UNWRA claims to provide services to five million “Palestinian refugees,” the vast majority of whom were not yet born in 1948. Most are descendants from individuals who fled their homes in Israel’s 1948 War of Independence.

May inquired about Haley’s definition of “who is a Palestinian.”

“Right now, you have this interesting and kind of illogical situation where somebody who is a Palestinian, living in a territory he considers to be Palestine, can also say, ‘And I’m a refugee from Palestine. Here I am in Ramallah, I’m a refugee from Palestine,'” May argued, wondering: “And why isn’t the Palestinian Authority, which claims to be governing these people, assuming some responsibility as opposed to saying no, there’s a UN agency that does it, it’s funded by the donor community, which means us and a few others, we don’t need to worry about this, we can worry about other things.”

“It’s bigger than that, even,” the ambassador responded. “When you look at UNRWA, there’s a couple of issues there. First of all, you’re looking at the fact that, yes, there’s an endless number of refugees that continue to get assistance, but more importantly, the Palestinians continue to bash America. This is the government, not the people, not the Palestinian people.

“So the government continues to bash America. They have their hand out wanting UNRWA money. We were supposed to […] give them $130 million. We cut it in half, saying that they really needed to reform and fix the things they were doing, because they teach anti-Israeli and anti-American things in their textbooks. They are not necessarily doing things that would cause peace…

“So instead of the $130 million, we give them $65 million. They didn’t say thank you. UNRWA had them protest in the streets that we didn’t give more. So at the last Security Council meeting we had on the Palestinian issue and UNRWA, I went and said, ‘You are all so quick to wag your finger at us for not giving more. Where is Saudi Arabia? Where is United Arab Emirates? Where is Kuwait? Where are all of those countries? Do they not care enough about Palestinians to go and give money to make sure these kids are taken care of?”

At this point the audience applauded the ambassador.

She continued: “If the region doesn’t invest in those areas, why are we being faulted for not investing in those areas?

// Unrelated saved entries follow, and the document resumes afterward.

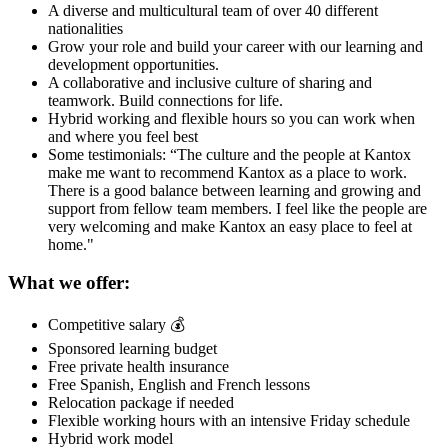
A diverse and multicultural team of over 40 different
nationalities
Grow your role and build your career with our learning and
development opportunities.
A collaborative and inclusive culture of sharing and
teamwork. Build connections for life.
Hybrid working and flexible hours so you can work when
and where you feel best
Some testimonials: “The culture and the people at Kantox
make me want to recommend Kantox as a place to work.
There is a good balance between learning and growing and
support from fellow team members. I feel like the people are
very welcoming and make Kantox an easy place to feel at
home."
What we offer:
Competitive salary 💰
Sponsored learning budget
Free private health insurance
Free Spanish, English and French lessons
Relocation package if needed
Flexible working hours with an intensive Friday schedule
Hybrid work model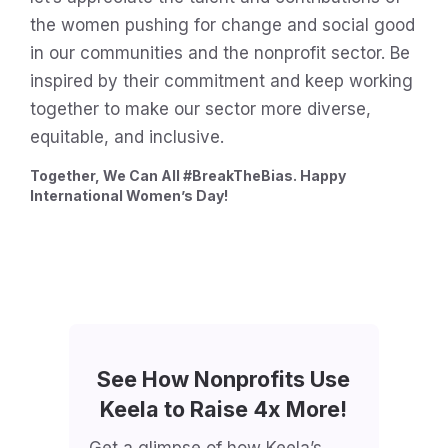
the women pushing for change and social good
in our communities and the nonprofit sector. Be
inspired by their commitment and keep working
together to make our sector more diverse,
equitable, and inclusive.
Together, We Can All #BreakTheBias. Happy
International Women’s Day!
See How Nonprofits Use
Keela to Raise 4x More!
Get a glimpse of how Keela’s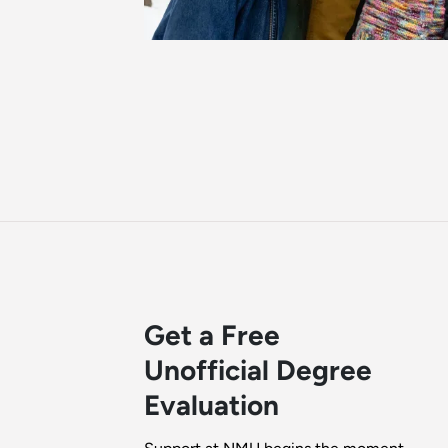
Get a Free
Unofficial Degree
Evaluation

They have to have skin in the game. They have to – they’re the ones that fight me every day on Israel issues. But yet they don’t give a penny when it comes to – any more than they have to. They give tokens, and then we still are the largest donor of UNRWA at the same time.

“So it goes to a second set. Our job is not to take the beatings that you give us, saying we’re not kind to Palestinians and then turn around pay for them. Our job is to make sure that, look, we’ll be a partner with you, but only on a partner basis of something you believe in. So you show us you care, and then we’ll come back and decide if we’re going to give.”